In fact, if you have done any research on the subject of Sasquatch, you know that Alexander Caulfield Anderson is often listed as the first white man to have ever seen one.
Most writers report that Anderson heard the story of the Sasquatch at the Footstone, north of the Lillooet River.
But some reserachers say that Anderson and his men were stoned by a family of Sasquatch entrenched behind rocks on a mountainside as the men wound their way through the narrow Fraser Canyon.
Some Sasquatch historians even mention Anderson's letters to the Board of Management as references -- but no one has found his report in the Hudson's Bay Company archives.
Nor is there any mention of such a creature in Anderson's other writings, though he described every animal from the hummingbird to the mountain caribou.
Nor did Anderson mention this human-like creature in his descriptions of the Natives of the territory.
It is fairly easy to discover the beginning of the Sasquatch story and Anderson's connection to it.

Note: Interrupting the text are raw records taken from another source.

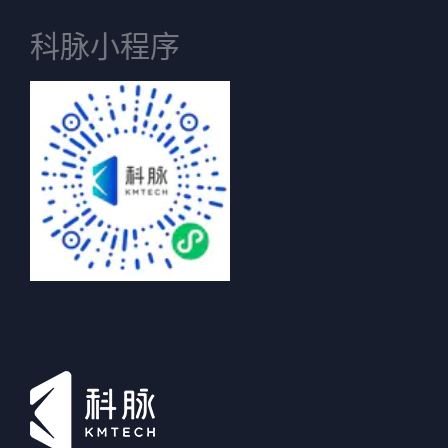
科脉小程序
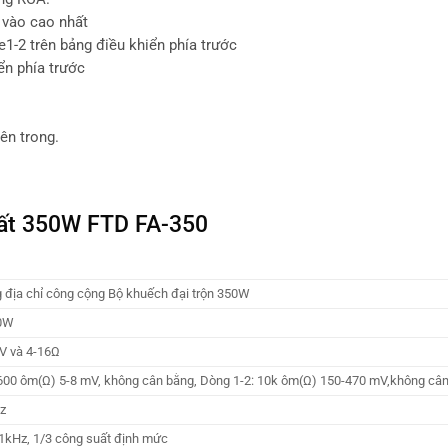
 vào cao nhất
1-2 trên bảng điều khiển phía trước
ển phía trước
ên trong.
uất 350W FTD FA-350
 địa chỉ công cộng Bộ khuếch đại trộn 350W
0W
V và 4-16Ω
600 ôm(Ω) 5-8 mV, không cân bằng, Dòng 1-2: 10k ôm(Ω) 150-470 mV,không câ
z
1kHz, 1/3 công suất định mức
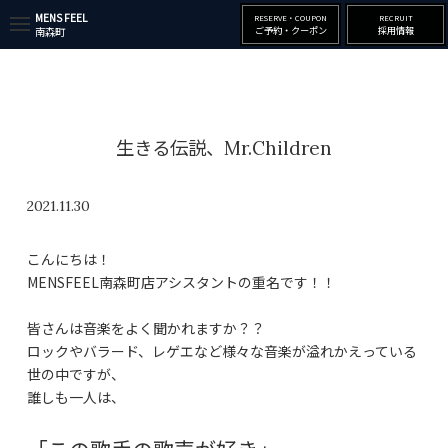
MENS FEEL
RESERVE・COUPON
RECRUIT
t
ご予約・クーポン
採用情報
南森町
o
g
g
l
e
n
a
生きる伝説、Mr.Children
v
i
g
a
2021.11.30
t
i
o
こんにちは！
n
MENSFEEL南森町店アシスタントの重名です！！
皆さんは音楽をよく聞かれますか？？
ロックやバラード、レゲエなど様々な音楽が溢れかえっている
世の中ですが、
誰しも一人は、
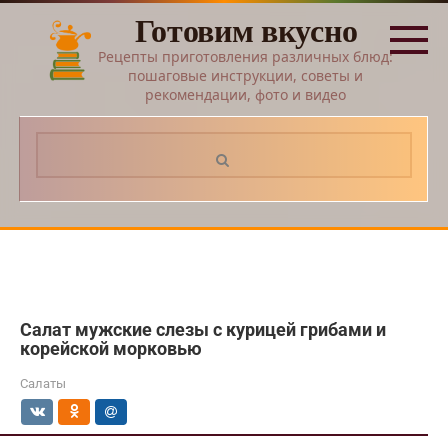
Перейти
Готовим вкусно
к
контенту
Рецепты приготовления различных блюд:
пошаговые инструкции, советы и
рекомендации, фото и видео
Поиск:
Салат мужские слезы с курицей грибами и
корейской морковью
Салаты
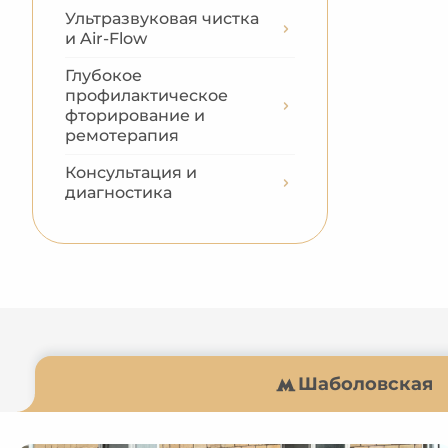
Ультразвуковая чистка
и Air-Flow
Глубокое
профилактическое
фторирование и
ремотерапия
Консультация и
диагностика
Шаболовская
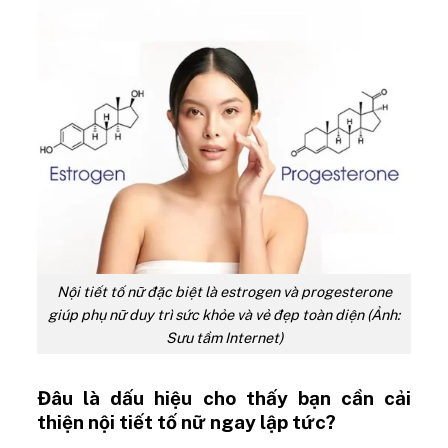
Nội tiết tố nữ đặc biệt là estrogen và progesterone
giúp phụ nữ duy trì sức khỏe và vẻ đẹp toàn diện (Ảnh:
Sưu tầm Internet)
Đâu là dấu hiệu cho thấy bạn cần cải
thiện nội tiết tố nữ ngay lập tức?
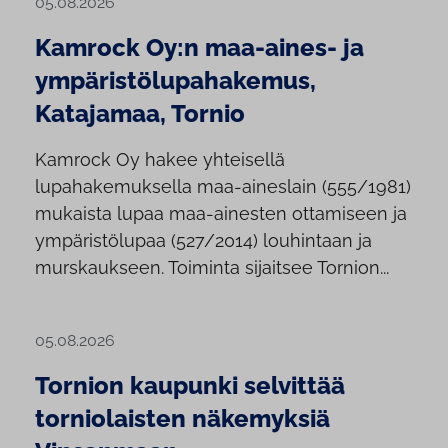
05.08.2026
Kamrock Oy:n maa-aines- ja
ympäristölupahakemus,
Katajamaa, Tornio
Kamrock Oy hakee yhteisellä
lupahakemuksella maa-aineslain (555/1981)
mukaista lupaa maa-ainesten ottamiseen ja
ympäristölupaa (527/2014) louhintaan ja
murskaukseen. Toiminta sijaitsee Tornion...
05.08.2026
Tornion kaupunki selvittää
torniolaisten näkemyksiä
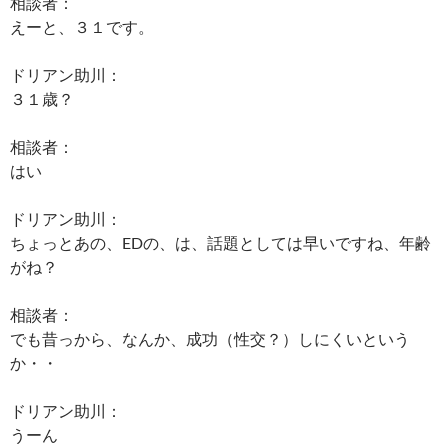
相談者：
えーと、３１です。
ドリアン助川：
３１歳？
相談者：
はい
ドリアン助川：
ちょっとあの、EDの、は、話題としては早いですね、年齢
がね？
相談者：
でも昔っから、なんか、成功（性交？）しにくいという
か・・
ドリアン助川：
うーん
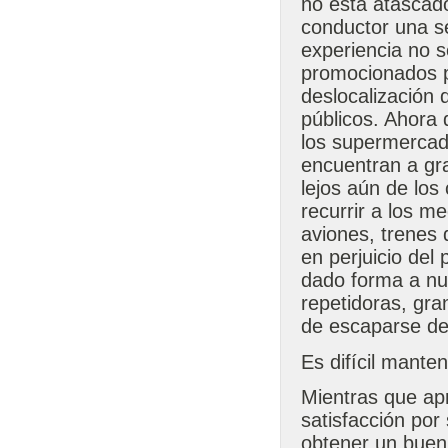
no está atascad
conductor una s
experiencia no s
promocionados po
deslocalización 
públicos. Ahora
los supermercado
encuentran a gr
lejos aún de los
recurrir a los m
aviones, trenes 
en perjuicio de
dado forma a nue
repetidoras, gra
de escaparse de
Es difícil mante
Mientras que ap
satisfacción por
obtener un buen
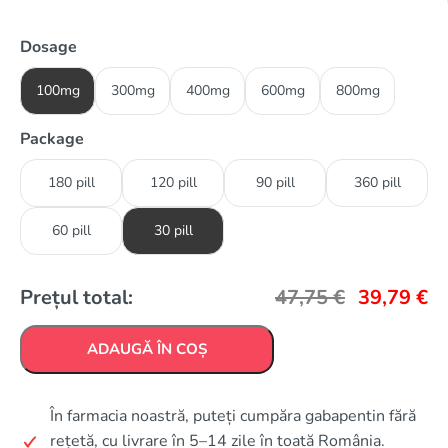
Dosage
100mg
300mg
400mg
600mg
800mg
Package
180 pill
120 pill
90 pill
360 pill
60 pill
30 pill
Prețul total:
47,75
€
39,79
€
ADAUGĂ ÎN COȘ
În farmacia noastră, puteți cumpăra gabapentin fără
rețetă, cu livrare în 5–14 zile în toată România.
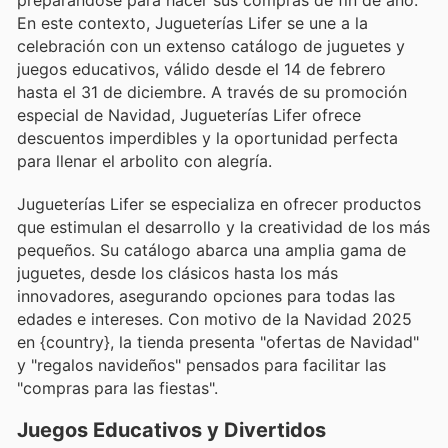
preparándose para hacer sus compras de fin de año.
En este contexto, Jugueterías Lifer se une a la
celebración con un extenso catálogo de juguetes y
juegos educativos, válido desde el 14 de febrero
hasta el 31 de diciembre. A través de su promoción
especial de Navidad, Jugueterías Lifer ofrece
descuentos imperdibles y la oportunidad perfecta
para llenar el arbolito con alegría.
Jugueterías Lifer se especializa en ofrecer productos
que estimulan el desarrollo y la creatividad de los más
pequeños. Su catálogo abarca una amplia gama de
juguetes, desde los clásicos hasta los más
innovadores, asegurando opciones para todas las
edades e intereses. Con motivo de la Navidad 2025
en {country}, la tienda presenta "ofertas de Navidad"
y "regalos navideños" pensados para facilitar las
"compras para las fiestas".
Juegos Educativos y Divertidos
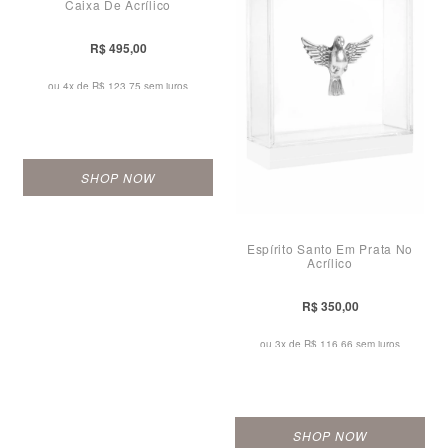
Caixa De Acrílico
R$ 495,00
ou 4x de
R$ 123,75 sem juros
SHOP NOW
Espírito Santo Em Prata No
Acrílico
R$ 350,00
ou 3x de
R$ 116,66 sem juros
SHOP NOW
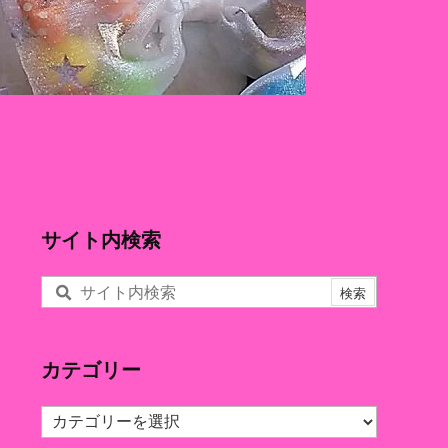
サイト内検索
カテゴリー
カ
テ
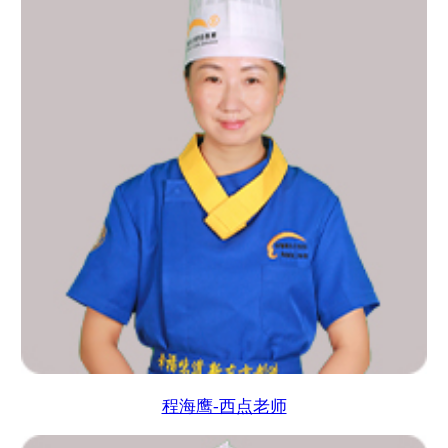
程海鹰-西点老师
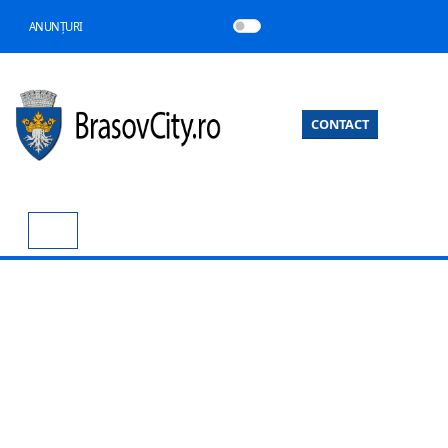
ANUNȚURI
CONTACT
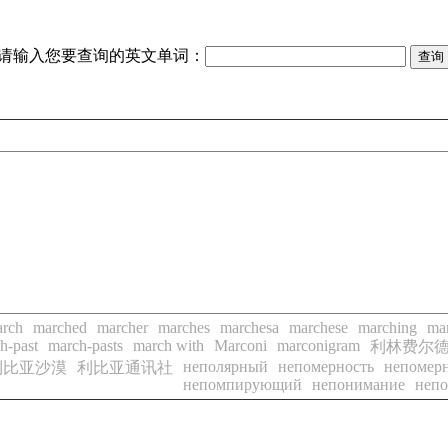
请输入您要查询的英文单词：
rch
marched
marcher
marches
marchesa
marchese
marching
ma
h-past
march-pasts
march with
Marconi
marconigram
利林费尔
неполярный
непомерность
непомерн
利比亚沙漠
利比亚通讯社
непомпирующий
непонимание
неп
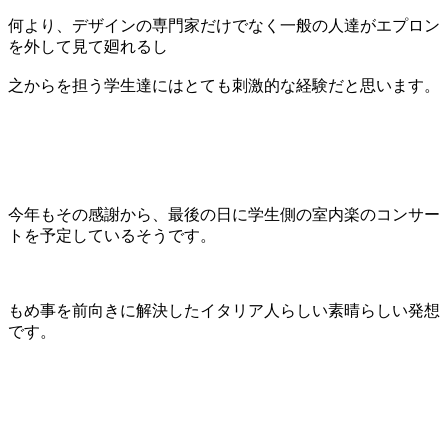
何より、デザインの専門家だけでなく一般の人達がエプロン
を外して見て廻れるし
之からを担う学生達にはとても刺激的な経験だと思います。
今年もその感謝から、最後の日に学生側の室内楽のコンサー
トを予定しているそうです。
もめ事を前向きに解決したイタリア人らしい素晴らしい発想
です。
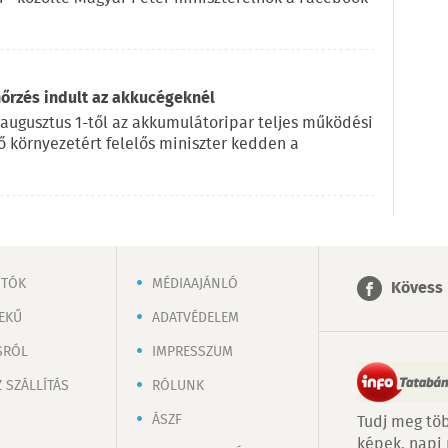
nőrzés indult az akkucégeknél
 augusztus 1-től az akkumulátoripar teljes működési
lő környezetért felelős miniszter kedden a
OTÓK
MÉDIAAJÁNLÓ
Kövess 
EKŰ
ADATVÉDELEM
SRÓL
IMPRESSZUM
 SZÁLLÍTÁS
RÓLUNK
ÁSZF
Tudj meg töb
képek, napi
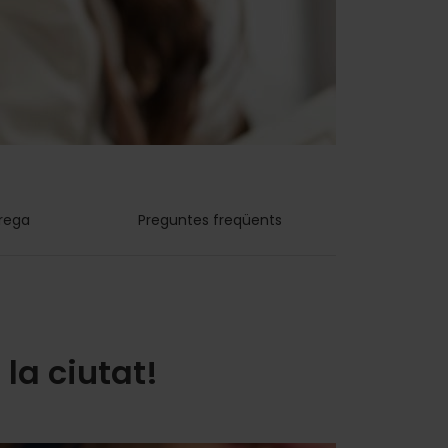
rrega
Preguntes freqüents
la ciutat!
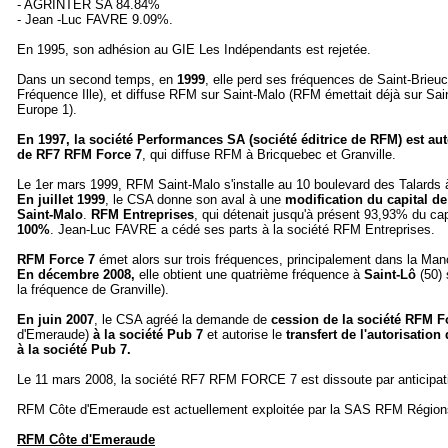
- AGRINTER SA 84.84%
- Jean -Luc FAVRE 9.09%.
En 1995, son adhésion au GIE Les Indépendants est rejetée.
Dans un second temps, en
1999
, elle perd ses fréquences de Saint-Brieu
Fréquence Ille), et diffuse RFM sur Saint-Malo (RFM émettait déjà sur Sain
Europe 1).
En 1997, la société Performances SA (société éditrice de RFM) est aut
de RF7 RFM Force 7
, qui diffuse RFM à Bricquebec et Granville.
Le 1er mars 1999, RFM Saint-Malo s'installe au 10 boulevard des Talards 
En juillet 1999
, le CSA donne son aval à une
modification du capital d
Saint-Malo
.
RFM Entreprises
, qui détenait jusqu'à présent 93,93% du cap
100%
. Jean-Luc FAVRE a cédé ses parts à la société RFM Entreprises.
RFM Force 7
émet alors sur trois fréquences, principalement dans la Man
En décembre 2008,
elle obtient une quatrième fréquence à
Saint-Lô
(50) 
la fréquence de Granville).
En juin 2007
, le CSA agréé la demande de
cession de la société RFM F
d'Emeraude)
à la société Pub 7
et autorise le
transfert de l'autorisati
à la société Pub 7.
Le 11 mars 2008, la société RF7 RFM FORCE 7 est dissoute par anticipati
RFM Côte d'Emeraude est actuellement exploitée par la SAS RFM Région
RFM Côte d'Emeraude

The story involves many interesting and well-known persons, including newspapermen Bruce "Pinky" McKelvie, H.H.C. "Torchy" Anderson, and a reporter named John Green.
McKelvie was born in Vancouver in 1889 and joined the Province newspaper in 1912, where he was a police reporter and covered City Hall affairs.
"Torchy" Anderson was Alexander Caulfield Anderson's grandson, born in Calgary in 1894 -- he came to the Province newspaper in 1928 and worked with McKelvie.
John Green was a reporter from Vancouver who worked with Bruce McKelvie and probably with Torchy Anderson.
Torchy Anderson owned a copy of his uncle's memoirs, which contained a copy of Alexander Caulfield Anderson's 1846 journals.
Bruce McKelvie, a Sasquatch research and history writer, would have had little trouble in connecting the "Footstone" story with the Sasquatch -- especially as a Lil'Wat storyteller named Charlie Mack had already made the connection.
And in 1954, Green purchased the Agassiz Harrison Advance, a community newspaper that served the area at the head of the Fraser Valley.
At the time Green took ownership, the editor was running a series of articles on the "Sasquatch Indians."
"Sceptics may scoff at the stories told of the Harrison Sasquatch Indians, people of the mountains, of immense stature, between seven and eight feet tall, ape-like creatures with shaggy hair covering most of their bodies," the editor had written.
"Most of the local Indians and some white people have no doubt at all of the existence of the Sasquatch, in fact according to some Indians the Sasquatch were the only race of people on earth at one time.
He finished the story with, "The true Indians are not likely to invent stories to deceive their white brothers."
Green was reportedly dumbfounded when he read the story, but he soon became an avid collector of Sasquatch lore, according to Daphne Sleigh in The People of the Harrison (Abbotsford: Abbotsford Printing, 1990).
For example, on Friday, April 1, 1955, Green reported a Sasquatch seized a woman from the front lawn of the Harrison Hot Springs Hotel and ran off with her into the bush.
In June 1956, Sasquatch hunter Rene Dahinden arrived in Harrison Hot Springs, eager to prove the existence of this creature.
Dahinden was an immigrant from Switzerland, a farm worker in Alberta who had developed an interest in the Sasquatch.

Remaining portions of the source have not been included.